Rutongo Embroideries promotes the unique textile art of “Savane Rutongo-Kibuye,” a collective of talented Rwandan women living in the aftermath of the 1994 Genocide Against the Tutsis. Their workshop was organized by Christiane Rwagatare, a native Rwandan forced into exile by the political turmoil who returned after the genocide. Upon her return, Christiane met a group of women trying to earn a living by selling embroidered tablecloths and other small linens in the village of Rutongo, outside Rwanda’s capital of Kigali. Recognizing their skill and desiring to help in her country’s reconstruction, Christiane conceived the idea of a workshop where, together, they could create full-scale works of greater value. The Savane Rutongo workshop was born. They joined together, putting the events of the past behind them, to work side by side each day in peace and with the hope that their children would have a better future. They recently moved their workshop to the city of Kibuye on the shores of Rwanda’s Lake Kivu, hence the name Savane Rutongo-Kibuye.
Each embroidery is truly a collective process, and for this reason the artisans insist on using the collective name rather than individual signatures for their works. Each piece begins as a pencil drawing sketched on unbleached cotton by Christiane or her niece Giraso Joe Christa. Then, the trained artisans of the Savane Rutongo-Kibuye workshop decide on the colors, textures, shading, and stitching techniques, giving life and vigor to these works with simple cotton thread. Their technique involves loading three threads of different colors onto one needle to achieve subtle blends of color. Only rarely does any one area of an embroidery consist of a single color. In this way, they strive to create with needle and thread what the painter produces with brush and paint. Finally, other women provide the finishing touches of washing and stretching the textile, preparing it for mounting. Savane Rutongo-Kibuye’s compositions are alive with the vibrant life of Rwanda, conveying hope and pride in its culture. Recurring motifs include everyday village life, ancient traditions, and nature—the terrain, animals, and plants of the country known as “The Land of a Thousand Hills.”
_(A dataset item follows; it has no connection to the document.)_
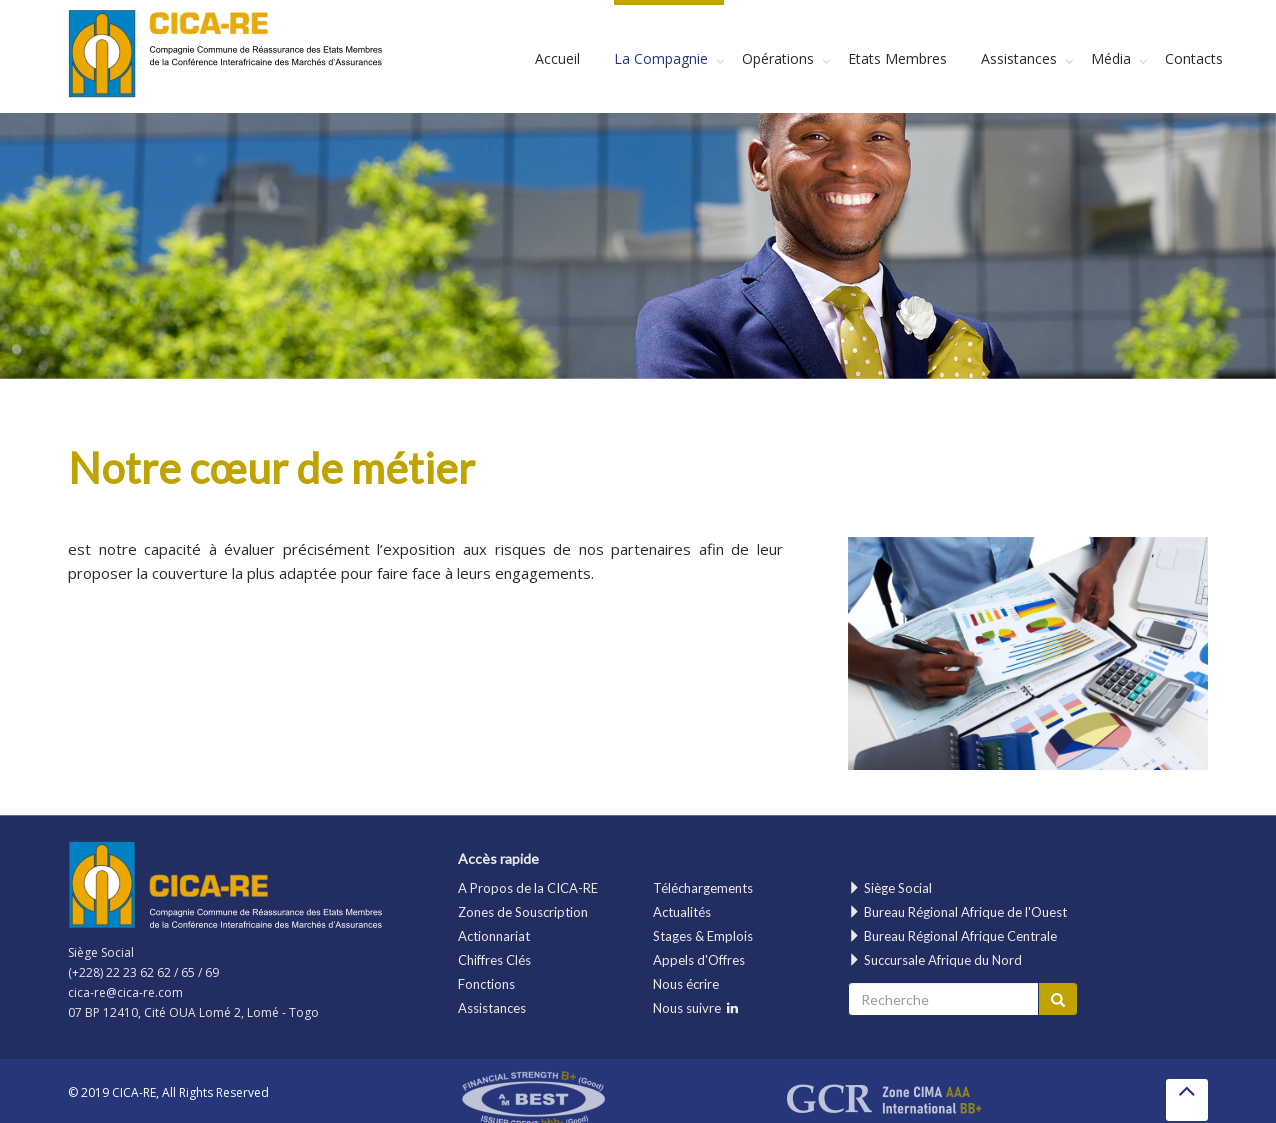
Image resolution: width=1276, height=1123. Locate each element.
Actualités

Juliana Meehan, the owner of Rutongo Embroideries, first encountered these artists upon visiting Rwanda in 2011 as a tourist. Juliana entered “Mode Savane,” Christiane’s small tourist shop in Kigali, and first beheld the embroideries in this collection. Finding them extraordinary, she promptly bought several of them and later learned the full story of how the works were created. Since returning to the States, Juliana’s goal has been to bring these works to the attention of the American public. She sustains the workshop by regularly purchasing embroideries at equitable prices and exhibiting them, telling the story of the remarkable women who created them. She has curated Pax Rwanda: Embroideries of the Women of Savane Rutongo-Kibuye, a traveling exhibit of these unique works that has been featured at the Museum of African Art of the SMA Fathers in Tenafly, NJ; The Textile Museum in Washington, DC; The Puffin Foundation in Teaneck, NJ; and other art spaces. She hopes to bring the exhibit to more art spaces in the coming years. Selected works are available for sale, and proceeds help to sustain these artisans. Juliana teaches reading and writing to sixth grade students in Bergen County, NJ.